Stored data
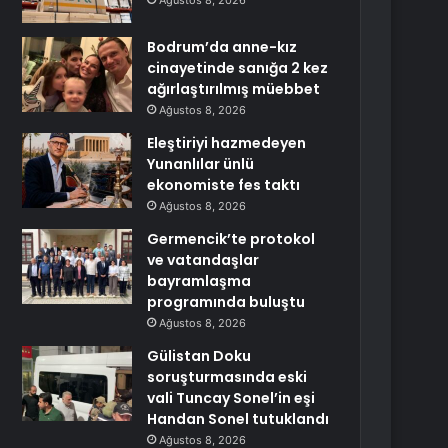
Ağustos 8, 2026
Bodrum’da anne-kız
cinayetinde sanığa 2 kez
ağırlaştırılmış müebbet
Ağustos 8, 2026
Eleştiriyi hazmedeyen
Yunanlılar ünlü
ekonomiste fes taktı
Ağustos 8, 2026
Germencik’te protokol
ve vatandaşlar
bayramlaşma
programında buluştu
Ağustos 8, 2026
Gülistan Doku
soruşturmasında eski
vali Tuncay Sonel’in eşi
Handan Sonel tutuklandı
Ağustos 8, 2026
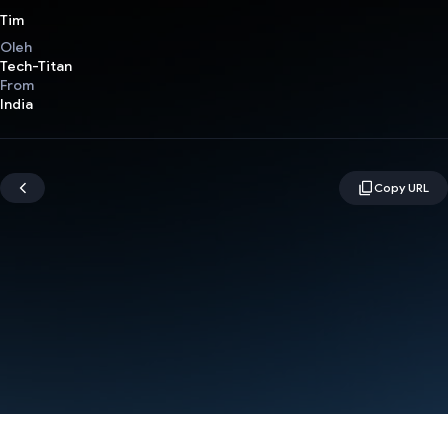
Tim
Oleh
Tech-Titan
From
India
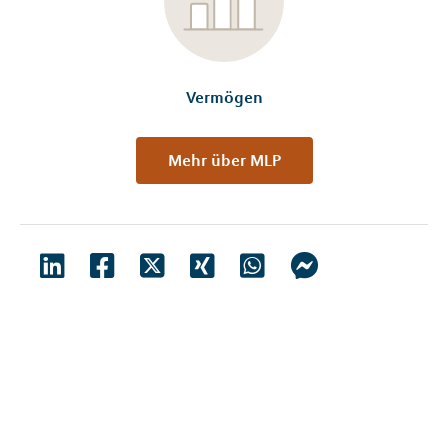
Vermögen
Mehr über MLP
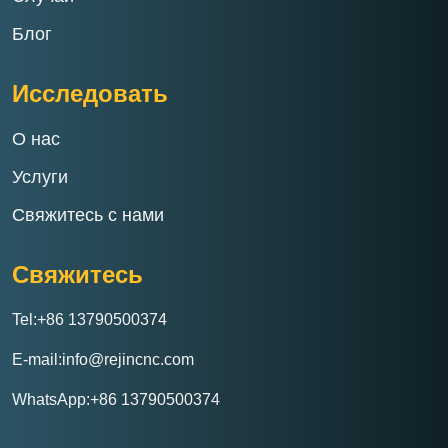
Блог
Исследовать
О нас
Услуги
Свяжитесь с нами
Свяжитесь
Tel:+86 13790500374
E-mail:info@rejincnc.com
WhatsApp:+86 13790500374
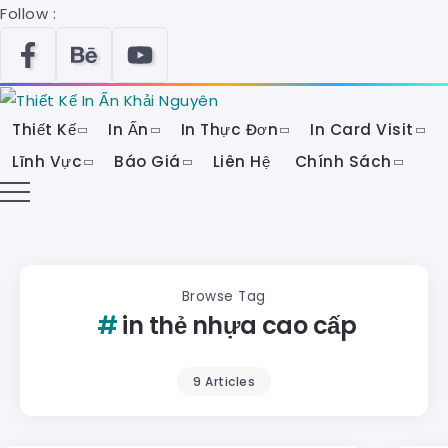
Follow :
Thiết Kế
In Ấn
In Thực Đơn
In Card Visit
Lĩnh Vực
Báo Giá
Liên Hệ
Chính Sách
Browse Tag
in thẻ nhựa cao cấp
9 Articles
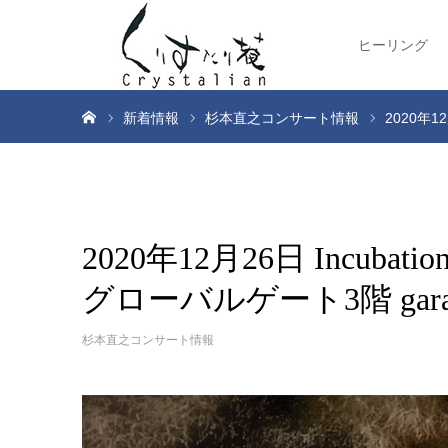
ヒーリング
ホーム
新着情報
杉本直之コンサート情報
2020年12
2020年12月26日 Incubation 
グローバルゲート3階 gar
杉本直之コンサート情報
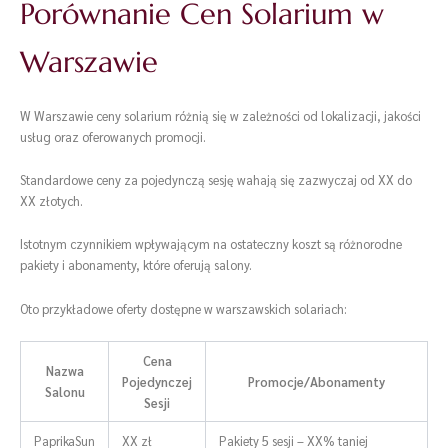
Porównanie Cen Solarium w
Warszawie
W Warszawie ceny solarium różnią się w zależności od lokalizacji, jakości
usług oraz oferowanych promocji.
Standardowe ceny za pojedynczą sesję wahają się zazwyczaj od XX do
XX złotych.
Istotnym czynnikiem wpływającym na ostateczny koszt są różnorodne
pakiety i abonamenty, które oferują salony.
Oto przykładowe oferty dostępne w warszawskich solariach:
Cena
Nazwa
Pojedynczej
Promocje/Abonamenty
Salonu
Sesji
PaprikaSun
XX zł
Pakiety 5 sesji – XX% taniej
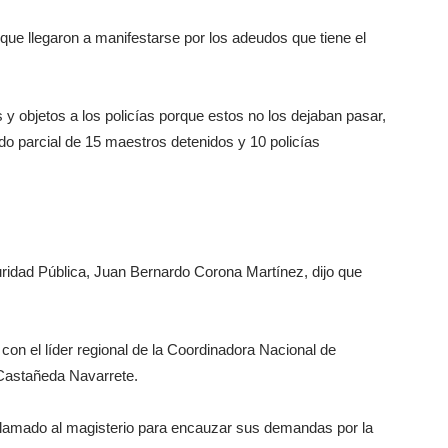
 que llegaron a manifestarse por los adeudos que tiene el
y objetos a los policías porque estos no los dejaban pasar,
do parcial de 15 maestros detenidos y 10 policías
uridad Pública, Juan Bernardo Corona Martínez, dijo que
con el líder regional de la Coordinadora Nacional de
 Castañeda Navarrete.
el llamado al magisterio para encauzar sus demandas por la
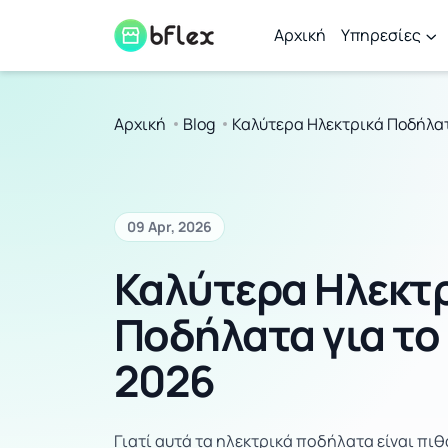
Αρχική
Υπηρεσίες
Αρχική
Blog
Καλύτερα Ηλεκτρικά Ποδήλατ
09 Apr, 2026
Καλύτερα Ηλεκτ
Ποδήλατα για το
2026
Γιατί αυτά τα ηλεκτρικά ποδήλατα είναι π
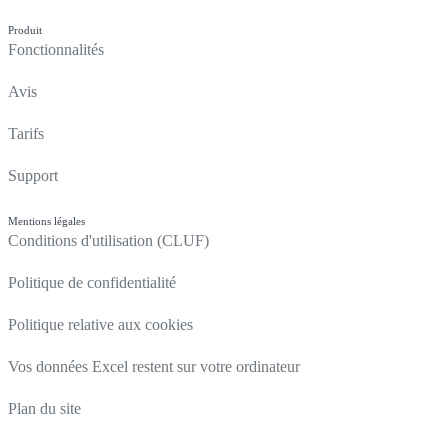
Produit
Fonctionnalités
Avis
Tarifs
Support
Mentions légales
Conditions d'utilisation (CLUF)
Politique de confidentialité
Politique relative aux cookies
Vos données Excel restent sur votre ordinateur
Plan du site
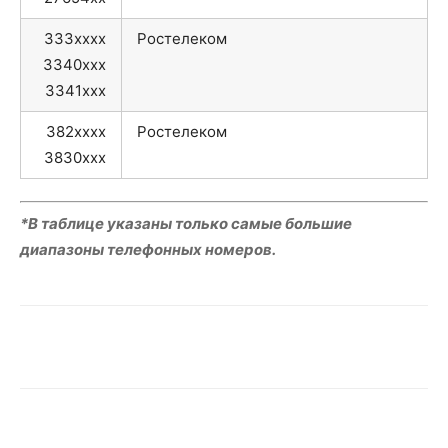
333xxxx
Ростелеком
3340xxx
3341xxx
382xxxx
Ростелеком
3830xxx
*В таблице указаны только самые большие
диапазоны телефонных номеров.
VK
Telegram
WhatsApp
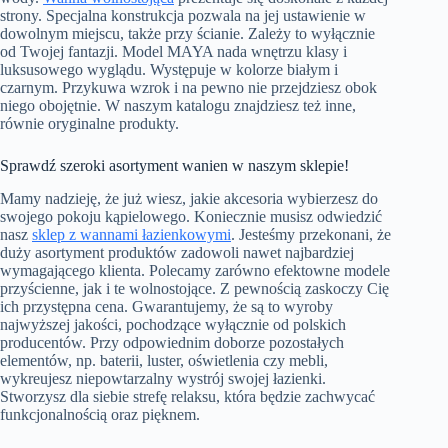
strony. Specjalna konstrukcja pozwala na jej ustawienie w
dowolnym miejscu, także przy ścianie. Zależy to wyłącznie
od Twojej fantazji. Model MAYA nada wnętrzu klasy i
luksusowego wyglądu. Występuje w kolorze białym i
czarnym. Przykuwa wzrok i na pewno nie przejdziesz obok
niego obojętnie. W naszym katalogu znajdziesz też inne,
równie oryginalne produkty.
Sprawdź szeroki asortyment wanien w naszym sklepie!
Mamy nadzieję, że już wiesz, jakie akcesoria wybierzesz do
swojego pokoju kąpielowego. Koniecznie musisz odwiedzić
nasz
sklep z wannami łazienkowymi
. Jesteśmy przekonani, że
duży asortyment produktów zadowoli nawet najbardziej
wymagającego klienta. Polecamy zarówno efektowne modele
przyścienne, jak i te wolnostojące. Z pewnością zaskoczy Cię
ich przystępna cena. Gwarantujemy, że są to wyroby
najwyższej jakości, pochodzące wyłącznie od polskich
producentów. Przy odpowiednim doborze pozostałych
elementów, np. baterii, luster, oświetlenia czy mebli,
wykreujesz niepowtarzalny wystrój swojej łazienki.
Stworzysz dla siebie strefę relaksu, która będzie zachwycać
funkcjonalnością oraz pięknem.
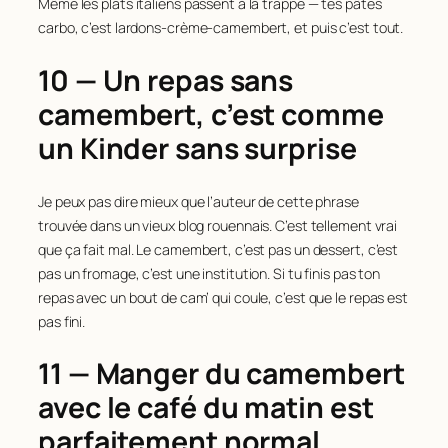
Même les plats italiens passent à la trappe — tes pâtes
carbo, c’est lardons-crème-camembert, et puis c’est tout.
10 — Un repas sans
camembert, c’est comme
un Kinder sans surprise
Je peux pas dire mieux que l’auteur de cette phrase
trouvée dans un vieux blog rouennais. C’est tellement vrai
que ça fait mal. Le camembert, c’est pas un dessert, c’est
pas un fromage, c’est une institution. Si tu finis pas ton
repas avec un bout de cam’ qui coule, c’est que le repas est
pas fini.
11 — Manger du camembert
avec le café du matin est
parfaitement normal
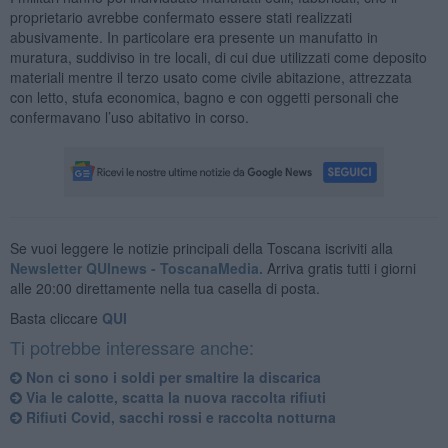
proprietario avrebbe confermato essere stati realizzati
abusivamente. In particolare era presente un manufatto in
muratura, suddiviso in tre locali, di cui due utilizzati come deposito
materiali mentre il terzo usato come civile abitazione, attrezzata
con letto, stufa economica, bagno e con oggetti personali che
confermavano l’uso abitativo in corso.
Se vuoi leggere le notizie principali della Toscana iscriviti alla
Newsletter QUInews - ToscanaMedia.
Arriva gratis tutti i giorni
alle 20:00 direttamente nella tua casella di posta.
Basta cliccare
QUI
Ti potrebbe interessare anche:
Non ci sono i soldi per smaltire la discarica
Via le calotte, scatta la nuova raccolta rifiuti
Rifiuti Covid, sacchi rossi e raccolta notturna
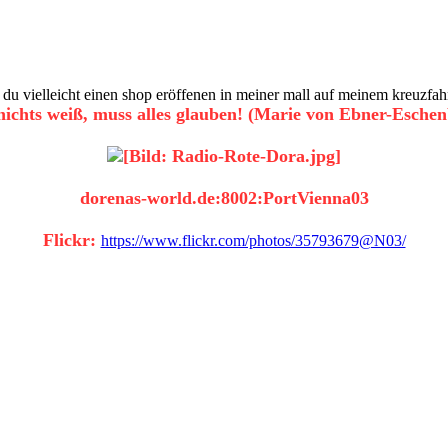
t du vielleicht einen shop eröffenen in meiner mall auf meinem kreuzfah
ichts weiß, muss alles glauben! (Marie von Ebner-Esche
dorenas-world.de:8002:PortVienna03
Flickr:
https://www.flickr.com/photos/35793679@N03/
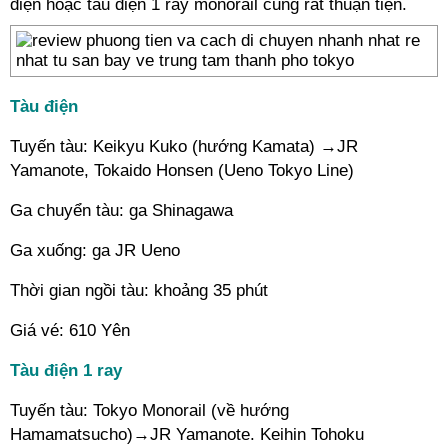
điện hoặc tàu điện 1 ray monorail cũng rất thuận tiện.
Tàu điện
Tuyến tàu: Keikyu Kuko (hướng Kamata) →JR
Yamanote, Tokaido Honsen (Ueno Tokyo Line)
Ga chuyển tàu: ga Shinagawa
Ga xuống: ga JR Ueno
Thời gian ngồi tàu: khoảng 35 phút
Giá vé: 610 Yên
Tàu điện 1 ray
Tuyến tàu: Tokyo Monorail (về hướng
Hamamatsucho)→JR Yamanote. Keihin Tohoku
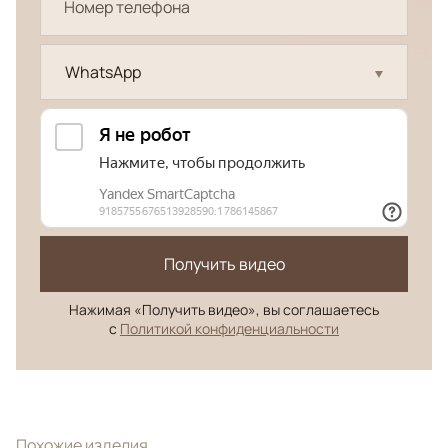
WhatsApp
Получить видео
Нажимая «Получить видео», вы соглашаетесь
с
Политикой конфиденциальности
Похожие изделия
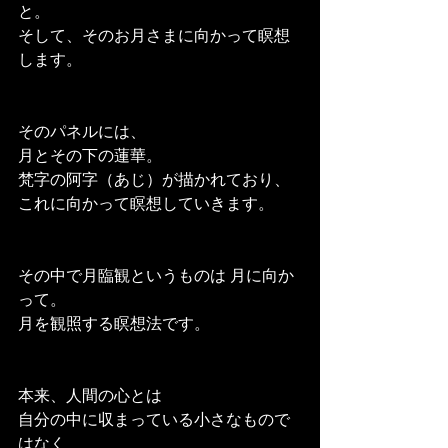
と。
そして、そのお月さまに向かって瞑想
します。
そのパネルには、
月とその下の蓮華。
梵字の阿字（あじ）が描かれており、
これに向かって瞑想していきます。
その中で月臨観というものは 月に向か
って。
月を観照する瞑想法です。
本来、人間の心とは
自分の中に収まっている小さなもので
はなく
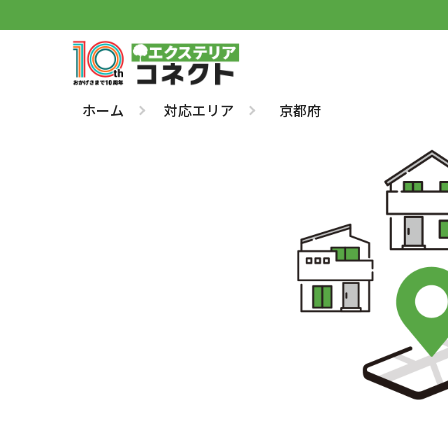
ホーム
対応エリア
京都府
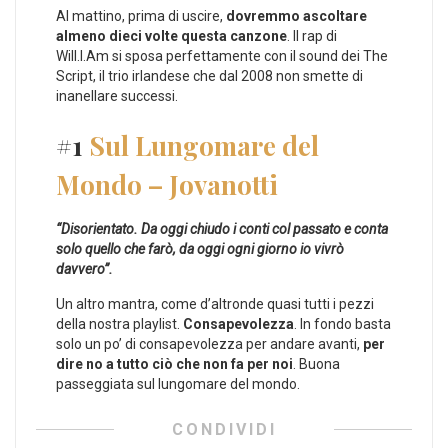
Al mattino, prima di uscire,
dovremmo ascoltare
almeno dieci volte questa canzone
. Il rap di
Will.I.Am si sposa perfettamente con il sound dei The
Script, il trio irlandese che dal 2008 non smette di
inanellare successi.
#1
Sul Lungomare del
Mondo – Jovanotti
“Disorientato. Da oggi chiudo i conti col passato e conta
solo quello che farò, da oggi ogni giorno io vivrò
davvero”.
Un altro mantra, come d’altronde quasi tutti i pezzi
della nostra playlist.
Consapevolezza
. In fondo basta
solo un po’ di consapevolezza per andare avanti,
per
dire no a tutto ciò che non fa per noi
. Buona
passeggiata sul lungomare del mondo.
CONDIVIDI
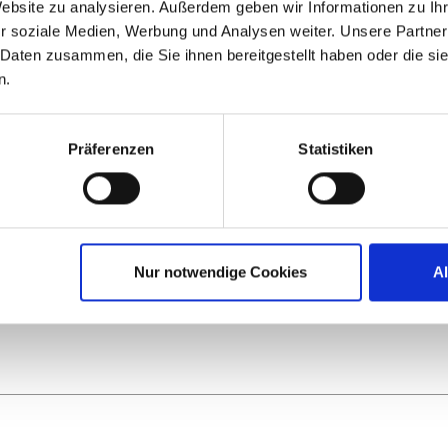
Website zu analysieren. Außerdem geben wir Informationen zu I
Are you currently using VDI, DaaS and/or cloud
r soziale Medien, Werbung und Analysen weiter. Unsere Partner
workspaces to support your remote workforce
 Daten zusammen, die Sie ihnen bereitgestellt haben oder die s
n.
IGEL News Sign-Up
Präferenzen
Statistiken
SUBMIT
Nur notwendige Cookies
A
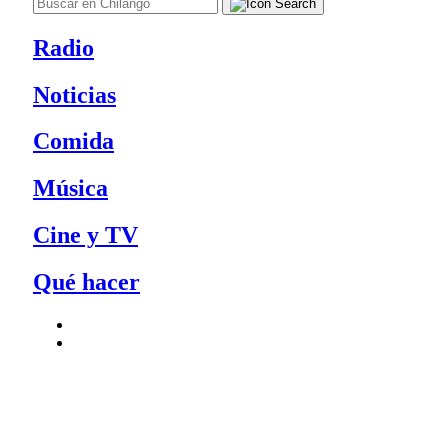
Radio
Noticias
Comida
Música
Cine y TV
Qué hacer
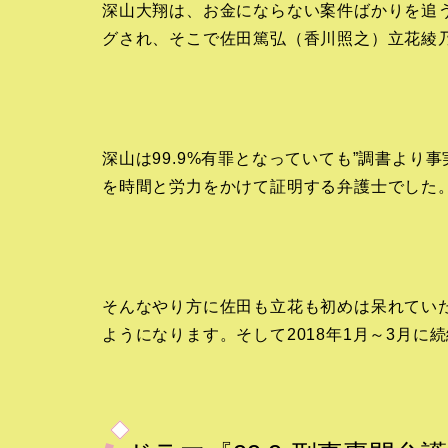
深山大翔は、お金にならない案件ばかりを追
グされ、そこで佐田篤弘（香川照之）立花綾
深山は99.9%有罪となっていても”調書より
を時間と労力をかけて証明する弁護士でした
そんなやり方に佐田も立花も初めは呆れてい
ようになります。そして2018年1月～3月に続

Exercise description
Leave out the pictures and restate, word for word, the lines from the top of the data through the line containing "Pakiety 5 sesji – XX% taniej", both included.

Answer section
Ağustos 8, 2026
Bodrum’da anne-kız
cinayetinde sanığa 2 kez
ağırlaştırılmış müebbet
Ağustos 8, 2026
Eleştiriyi hazmedeyen
Yunanlılar ünlü
ekonomiste fes taktı
Ağustos 8, 2026
Germencik’te protokol
ve vatandaşlar
bayramlaşma
programında buluştu
Ağustos 8, 2026
Gülistan Doku
soruşturmasında eski
vali Tuncay Sonel’in eşi
Handan Sonel tutuklandı
Ağustos 8, 2026
Tim
Oleh
Tech-Titan
From
India
Vermögen
Mehr über MLP
Блог
Исследовать
О нас
Услуги
Свяжитесь с нами
Свяжитесь
Tel:+86 13790500374
E-mail:info@rejincnc.com
WhatsApp:+86 13790500374
Follow :
Thiết Kế
In Ấn
In Thực Đơn
In Card Visit
Lĩnh Vực
Báo Giá
Liên Hệ
Chính Sách
Browse Tag
in thẻ nhựa cao cấp
9 Articles
ヒーリング
ホーム
新着情報
杉本直之コンサート情報
2020年12
2020年12月26日 Incubation 
グローバルゲート3階 gar
杉本直之コンサート情報
Porównanie Cen Solarium w
Warszawie
W Warszawie ceny solarium różnią się w zależności od lokalizacji, jakości
usług oraz oferowanych promocji.
Standardowe ceny za pojedynczą sesję wahają się zazwyczaj od XX do
XX złotych.
Istotnym czynnikiem wpływającym na ostateczny koszt są różnorodne
pakiety i abonamenty, które oferują salony.
Oto przykładowe oferty dostępne w warszawskich solariach:
Cena
Nazwa
Pojedynczej
Promocje/Abonamenty
Salonu
Sesji
PaprikaSun
XX zł
Pakiety 5 sesji – XX% taniej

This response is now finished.